7.      Channels of distribution (Saluran pengiriman berita)
Saluran atau sarana yang digunakan dalam menyampaikan pesan atau informasi sangatlah penting dalam proses komunikasi. Sebaiknya menggunakan saluran atau media yang umum digunakan disuatu wilayah tertentu supaya orang lain sebagai komunikan tidak bingung dalam penggunaan media yang digunakan si komunikator.









BAB IV
PENUTUP

4.1 KESIMPULAN
Komunikasi dirumuskan sebagai suatu proses penyampaian pesan atau berita ke beberapa orang. Dikarenakan komunikasi melibatkan seorang pengirim dan menerima pesan yang mungkin juga memberikan umpan baliku ntuk menyatakan bahwa pesan telah diterima. Komunikasi sangat penting dalam kehidupan manusia karena manusia adalah makhluk sosial yang saling membutuhkan satu sama lain. Dalam berkomunikasi seseorang harus memiliki dasar yang akan menjadi patokan seseorang tersebut dalam berkomunikasi. Dalam proses komunikasi kita juga harus ingat bahwa terdapat banyak hambatan-hambatan dalam berkomunikasi.
Tujuan komunikasi adalah berhubungan dan mengajak dengan orang lain untuk mengerti apa yang kita sampaikan dalam mencapai tujuan. Keterampilan berkomunikasi diperlukan dalam bekerja sama dengan orang lain. Ada dua jenis komunikasi, yaitu verbal dan non verbal, komunikasi verbal atau tertulis dan komunikasi non verbal atau bahasa(gerak) tubuh.Komunikasi dua arah terjadi bila pengiriman pesan dilakukan dan mendapatkan umpan balik. Seseorang dalam berkomunikasi pasti dapat merasakan timbal balik antara pemberi informasi serta penerima informasi sehingga terciptanya suatu hubungan yg mutualisme antara keduanya.
Komunikasi organisasi dapat didefinisikan sebagai pertunjukan dan penafsiranpesan di antara unit-unit komunikasi yang merupakan bagian suatu organisasi tertentu. Suatu organisasi terdiri dari dari unit-unit komunikasi dalam hubungan hierarkis antara yang satu dengan lainnya dan berfungsi dalam suatu lingkungan. Komunikasi organisasi melibatkan bentuk-bentuk komunikasi antar  pribadi dan komunikasi kelompok.Komunikasi yang timbal balik diantara manajer dan pengikut yang ada dalam organisasi sangatlah penting untuk mencapai tujuan suatu organisasi.


DAFTAR PUSTAKA

Hendarin, Dikdik. Komunikasi Efektif Mengantarkan Kita Kepada Kesuksesan.
[tersedia on line] bandung.lan.go.id. diakses Selasa, 9 September 2014.

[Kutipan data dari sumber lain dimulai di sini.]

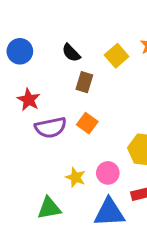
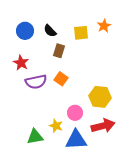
blue circle: (20, 51) -> (25, 31), moved
yellow square: (117, 56) -> (81, 33), turned 35
yellow star: (76, 177) -> (56, 126), moved

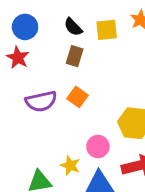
black semicircle: (50, 31) -> (73, 27), moved
red star: (21, 63) -> (18, 58), moved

Lestari dan Maliki, 2006. Komunikasi yang Efektif Modul Pendidikan Dan Pelatihan
rajabatan Golongan III. Lembaga Administrasi Negara-Republik Indonesia. [tersedia on
line] diklat.jogjaprov.go.id. diakses Selasa, 9 September 2014.

Luthans, Fred. 2006, Organizational Behavior, Mc Graw-Hill, New York.

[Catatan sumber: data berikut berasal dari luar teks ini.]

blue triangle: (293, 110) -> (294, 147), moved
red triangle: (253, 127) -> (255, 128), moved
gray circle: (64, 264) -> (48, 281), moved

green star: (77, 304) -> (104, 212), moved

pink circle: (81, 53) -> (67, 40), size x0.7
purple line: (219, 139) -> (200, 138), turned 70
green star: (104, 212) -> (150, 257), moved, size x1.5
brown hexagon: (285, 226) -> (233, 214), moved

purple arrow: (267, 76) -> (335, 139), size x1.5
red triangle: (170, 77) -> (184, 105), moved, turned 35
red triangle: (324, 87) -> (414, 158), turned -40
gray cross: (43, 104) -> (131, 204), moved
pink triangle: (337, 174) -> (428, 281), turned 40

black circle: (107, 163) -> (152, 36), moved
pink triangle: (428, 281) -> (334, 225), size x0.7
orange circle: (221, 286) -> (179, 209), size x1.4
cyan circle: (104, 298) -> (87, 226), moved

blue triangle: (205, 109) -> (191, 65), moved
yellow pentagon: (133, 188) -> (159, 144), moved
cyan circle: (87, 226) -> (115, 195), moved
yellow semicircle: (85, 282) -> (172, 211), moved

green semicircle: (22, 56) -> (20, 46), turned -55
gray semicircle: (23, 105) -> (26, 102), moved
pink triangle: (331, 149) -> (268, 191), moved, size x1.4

Muhammad, Arni. 2009, Komunikasi Organisasi, 11th edn, Bumi Aksara, Jakarta.
Pace, R. Wayne & Faules, Don, F. 2005, Komunikasi Organisasi: Strategi
Mengingkatkan Kinerja Perusahaan, 4th edn, Remaja Rosdakarya, Bandung.

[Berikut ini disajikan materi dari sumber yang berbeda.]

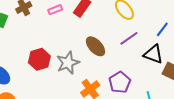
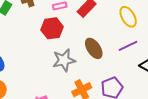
red hexagon: (39, 59) -> (52, 28), moved

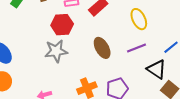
gray star: (64, 60) -> (56, 51), moved

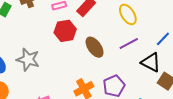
red hexagon: (62, 25) -> (65, 31), moved
gray star: (56, 51) -> (28, 59), moved, turned 30

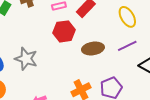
brown ellipse: (95, 47) -> (93, 48), turned -65

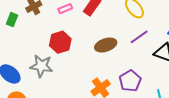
red hexagon: (64, 31) -> (60, 42), moved

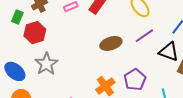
red hexagon: (60, 42) -> (35, 33), moved
gray star: (41, 66) -> (46, 64), turned 30

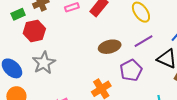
green rectangle: (17, 17) -> (18, 14), turned 40
purple pentagon: (135, 80) -> (131, 70), moved

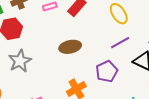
brown ellipse: (110, 47) -> (70, 47), moved

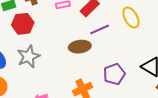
purple line: (120, 43) -> (100, 29), moved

Syasyikirana, Wisyesa. Strategi Komunikasi Organisasi antara Pimpinan dan Anggota
Pasca Restrukturisasi Manajemen (Studi Kasus pada DetEksi Jawa Pos). [tersedia on
line] journal.unair.ac.id. diakses Selasa, 9 September 2014.

Winugroho, Agung. Komunikasi Efektif Guna Meningkatkan Kinerja Organisasi.
[tersedia on line] asm.ariyanti.ac.id. diakses Selasa, 9 September 2014.